Lynn Kaplan, director of the Los Angeles Quiet Time Program, said that in the schools she works with, students have a choice between quiet time and transcendental meditation. Quiet time involves two 15 minute sessions where the whole school gets to enjoy rest and quiet. The students that choose to learn Transcendental Meditation (TM) will meditate during that 15 minute session.

“TM allows the mind and body to settle down and the body to gain a profound deep level of rest. When a person practices TM, there is increased blood flow to the brain. UCLA studies found that it has a level of rest that was twice as deep as deep sleep,” said Kaplan.

Restorative Justice Program Specialist of the California Conference for Equality and Justice, Robert Howard explained that a restorative justice program changes the way students are disciplines, since, “ as opposed to giving a student what I think they deserve because they're being defiant, violent or disruptive, I will give them what they need and I will ask them what they need."

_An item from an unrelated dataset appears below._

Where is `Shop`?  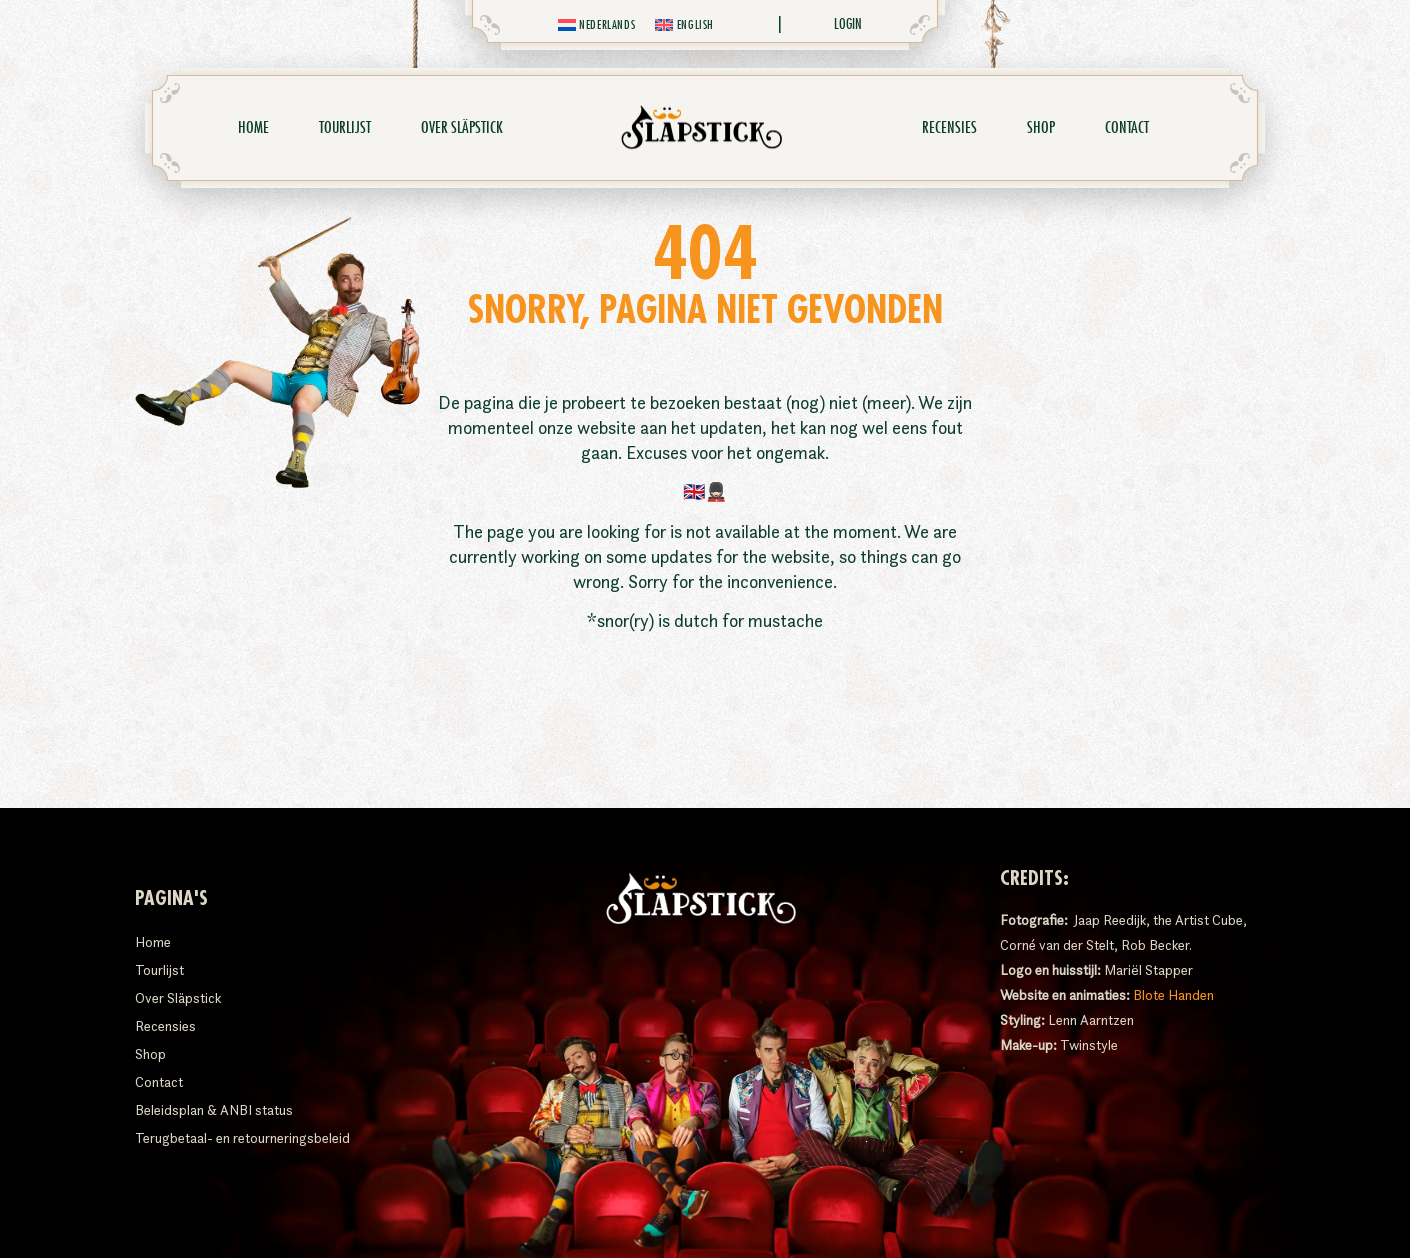 Shop is located at coordinates (1041, 128).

Founder and Editor of ACEs Too High and ACEs Connection, Jane Stevens talked about a breakthrough in dealing with ACEs. In 15 Connecticut cities, revolutionary home visiting service, Child First, uses a trauma informed evidence based approach to help kids who have behavioral problems. They also help their parents with basic needs; their own trauma and helping them learn how to bond deeply with their children.

Stevens made it clear that kids having behavior issues is not a disorder, they are symptoms that require a team-effort  to combat.

“There’s a lot that we can do to change the course of young people’s lives by giving them the opportunity to succeed. It’s a very dynamic period and I think over time, trauma informed care will be a national issue,” concluded Dickinson.